What is being asked
When you transcribe the lines below, keep every word the same and leave the pictures behind.

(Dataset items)
^^^^^^^^^^^^^^^^

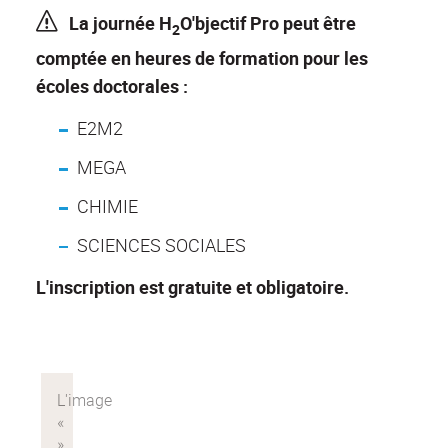
La journée H
O'bjectif Pro peut être
2
comptée en heures de formation pour les
écoles doctorales :
E2M2
MEGA
CHIMIE
SCIENCES SOCIALES
L'inscription est gratuite et obligatoire.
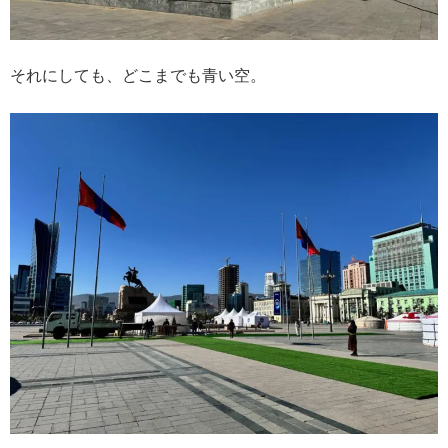
それにしても、どこまでも青い空。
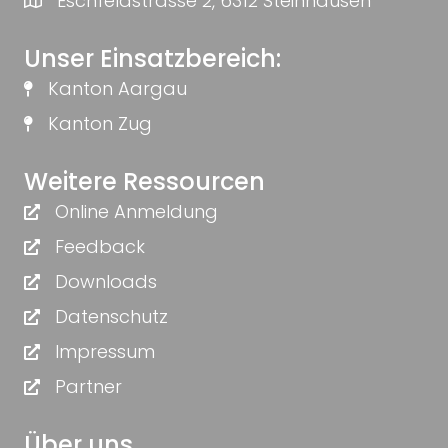
Eschfeldstrasse 2, 6312 Steinhausen
Unser Einsatzbereich:
Kanton Aargau
Kanton Zug
Weitere Ressourcen
Online Anmeldung
Feedback
Downloads
Datenschutz
Impressum
Partner
Über uns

^^^^^^^^^^^^^^^^

Solution to this problem
La journée H
O'bjectif Pro peut être
2
comptée en heures de formation pour les
écoles doctorales :
E2M2
MEGA
CHIMIE
SCIENCES SOCIALES
L'inscription est gratuite et obligatoire.
それにしても、どこまでも青い空。
Eschfeldstrasse 2, 6312 Steinhausen
Unser Einsatzbereich:
Kanton Aargau
Kanton Zug
Weitere Ressourcen
Online Anmeldung
Feedback
Downloads
Datenschutz
Impressum
Partner
Über uns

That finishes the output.